Die ältesten Spuren menschlichen Lebens wurden in Höhlen im Bundesstaat Piauí gefunden. Die Paläo-Indianer erreichten die Südspitze Amerikas wahrscheinlich um 10.000 v. Chr.. Skelettfunde belegen, dass die Küstengebiete des heutigen Brasilien um circa 8.000 v.
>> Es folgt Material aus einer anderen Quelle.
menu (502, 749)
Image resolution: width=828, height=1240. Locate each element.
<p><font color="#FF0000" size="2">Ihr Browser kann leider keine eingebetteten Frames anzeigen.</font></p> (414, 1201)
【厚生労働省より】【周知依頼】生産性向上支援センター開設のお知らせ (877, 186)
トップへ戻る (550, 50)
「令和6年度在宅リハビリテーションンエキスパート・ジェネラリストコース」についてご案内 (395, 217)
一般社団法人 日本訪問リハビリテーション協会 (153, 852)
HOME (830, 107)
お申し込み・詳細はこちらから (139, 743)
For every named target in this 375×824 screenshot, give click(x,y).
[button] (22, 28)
Chr. bewohnt waren.

 

Traditionell wird vertreten, dass die ökologischen Bedingungen im Amazonasbecken das Aufkommen von bevölkerungsstarken Hochkulturen wie im Andenraum nicht zuliessen und man deshalb von einer dünnen Bevölkerung aus nomadischen oder halbnomadischen Gruppen von Jägern und Fischern ausgehen muss, die in geringem Umfang auch Ackerbau trieben.

 

Neuere Forscher haben die Hypothese aufgestellt, dass die Aktivitäten der einheimischen Völker vor der Kolonialisierung weit über das bisher angenommene Ausmaß hinausgingen. Demnach hätten die Ureinwohner durch systematische Anpflanzung und Verbreitung von Pflanzenarten sowie Bodenverbeserung das Ökosystem des Amazonasbeckens erst geschaffen. Auch ihre Ansiedlungen -etwa auf der riesigen Flussinsel Marajó- seien demnach weit größer gewesen als bisher angenommen.